■ RECORD SET

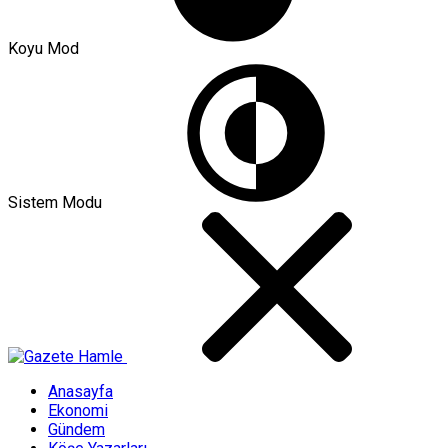
Koyu Mod
Sistem Modu
Anasayfa
Ekonomi
Gündem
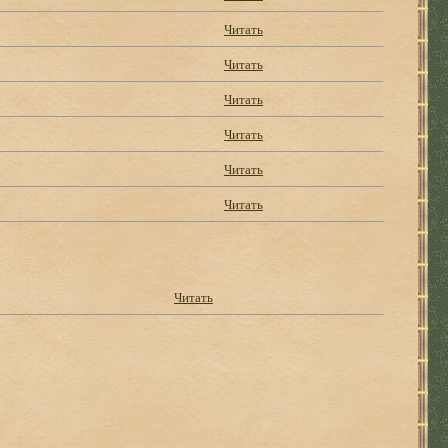
Читать
Читать
Читать
Читать
Читать
Читать
Читать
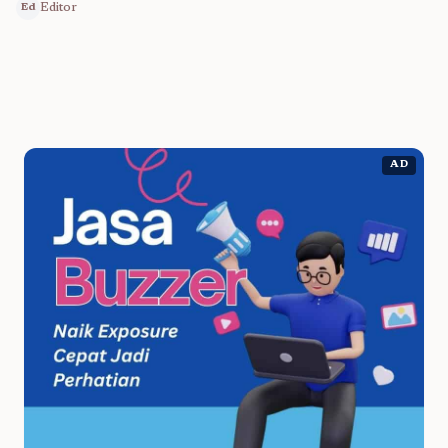
Editor
Ed
AD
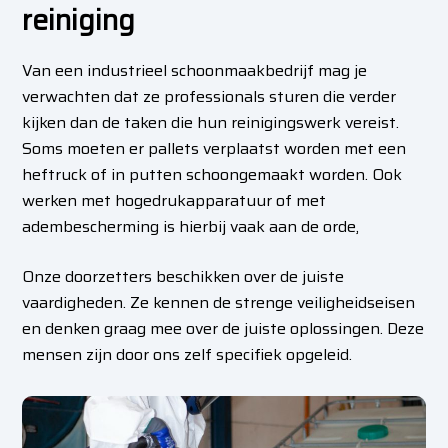
reiniging
Van een industrieel schoonmaakbedrijf mag je
verwachten dat ze professionals sturen die verder
kijken dan de taken die hun reinigingswerk vereist.
Soms moeten er pallets verplaatst worden met een
heftruck of in putten schoongemaakt worden. Ook
werken met hogedrukapparatuur of met
adembescherming is hierbij vaak aan de orde,
Onze doorzetters beschikken over de juiste
vaardigheden. Ze kennen de strenge veiligheidseisen
en denken graag mee over de juiste oplossingen. Deze
mensen zijn door ons zelf specifiek opgeleid.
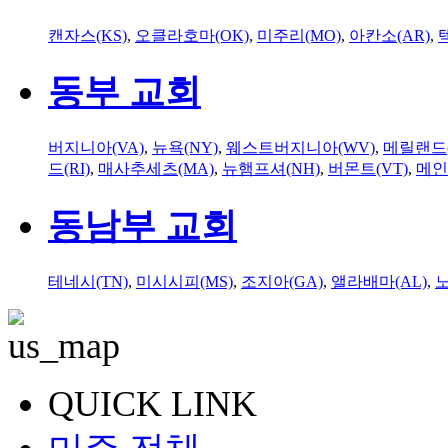
캔자스(KS)
,
오클라호마(OK)
,
미주리(MO)
,
아칸소(AR)
,
동부 교회
버지니아(VA)
,
뉴욕(NY)
,
웨스트버지니아(WV)
,
메릴랜드(
드(RI)
,
매사추세츠(MA)
,
뉴햄프셔(NH)
,
버몬트(VT)
,
메인
동남부 교회
테네시(TN)
,
미시시피(MS)
,
조지아(GA)
,
앨라배마(AL)
,
QUICK LINK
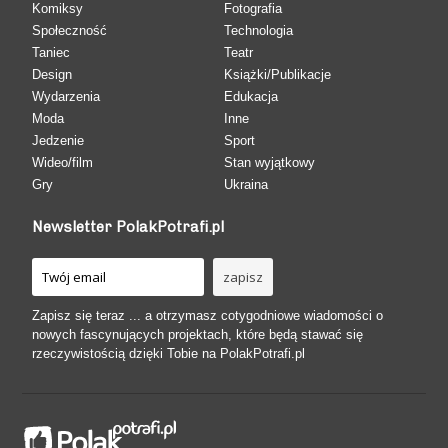
Komiksy
Fotografia
Społeczność
Technologia
Taniec
Teatr
Design
Książki/Publikacje
Wydarzenia
Edukacja
Moda
Inne
Jedzenie
Sport
Wideo/film
Stan wyjątkowy
Gry
Ukraina
Newsletter PolakPotrafi.pl
Zapisz się teraz ... a otrzymasz cotygodniowe wiadomości o
nowych fascynujących projektach, które będą stawać się
rzeczywistością dzięki Tobie na PolakPotrafi.pl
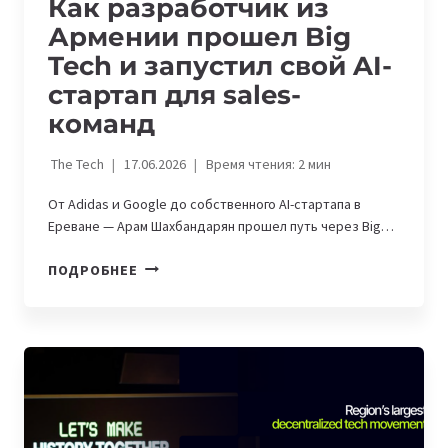
Как разработчик из
Армении прошел Big
Tech и запустил свой AI-
стартап для sales-
команд
The Tech
17.06.2026
Время чтения:
2
мин
От Adidas и Google до собственного AI-стартапа в
Ереване — Арам Шахбандарян прошел путь через Big…
КАК
ПОДРОБНЕЕ
РАЗРАБОТЧИК
ИЗ
АРМЕНИИ
ПРОШЕЛ
BIG
TECH
И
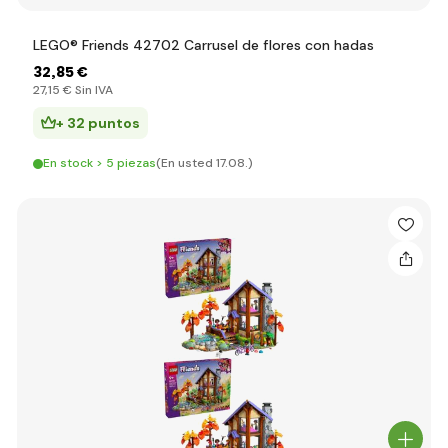
LEGO® Friends 42702 Carrusel de flores con hadas
32
,85 €
27
,15 €
Sin IVA
+ 32 puntos
En stock > 5 piezas
(En usted 17.08.)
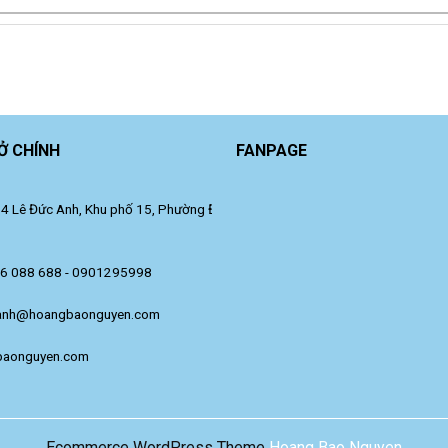
Ở CHÍNH
FANPAGE
 Lê Đức Anh, Khu phố 15, Phường Đông Hưng Thuận, TP. Hồ Chí Minh.
36 088 688 - 0901295998
anh@hoangbaonguyen.com
baonguyen.com
Ecommerce WordPress Theme
Hoang Bao Nguyen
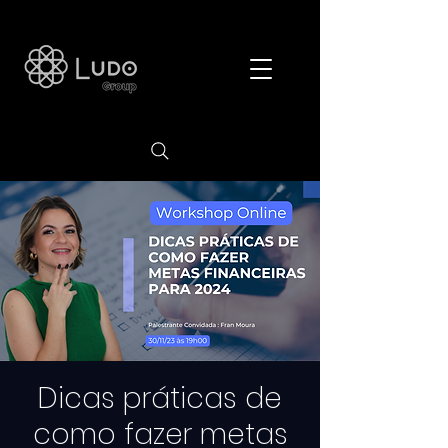
Dicas práticas de
como fazer metas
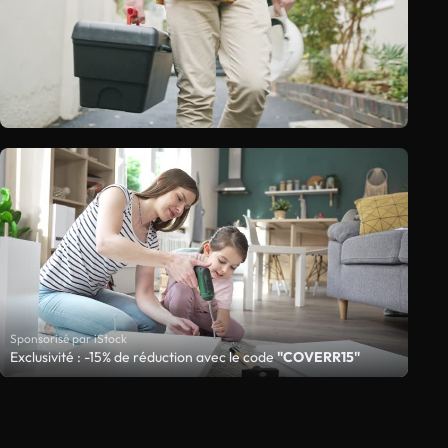
Sponsorisé par iStock
Exclusivité : -15% de réduction avec le code
"COVERR15"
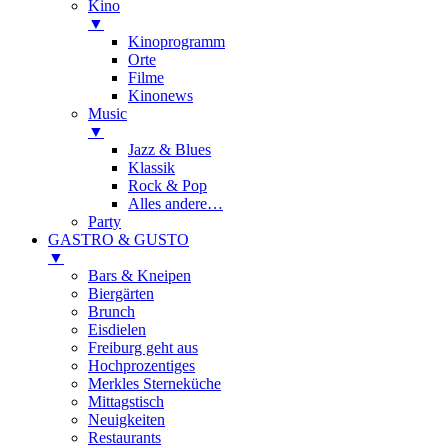
Kino
▼
Kinoprogramm
Orte
Filme
Kinonews
Music
▼
Jazz & Blues
Klassik
Rock & Pop
Alles andere…
Party
GASTRO & GUSTO
▼
Bars & Kneipen
Biergärten
Brunch
Eisdielen
Freiburg geht aus
Hochprozentiges
Merkles Sterneküche
Mittagstisch
Neuigkeiten
Restaurants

■ EXERCISE OBJECTIVE
Any pictures are to be skipped, and the lines from the beginning of the entries through the line with "Soms moeten er" copied exactly.

■ COMPLETED EXERCISE
Koyu Mod
Sistem Modu
Anasayfa
Ekonomi
Gündem
Читать
Читать
Читать
Читать
Читать
Читать
Читать
Editor
Ed
AD
reiniging
Van een industrieel schoonmaakbedrijf mag je
verwachten dat ze professionals sturen die verder
kijken dan de taken die hun reinigingswerk vereist.
Soms moeten er pallets verplaatst worden met een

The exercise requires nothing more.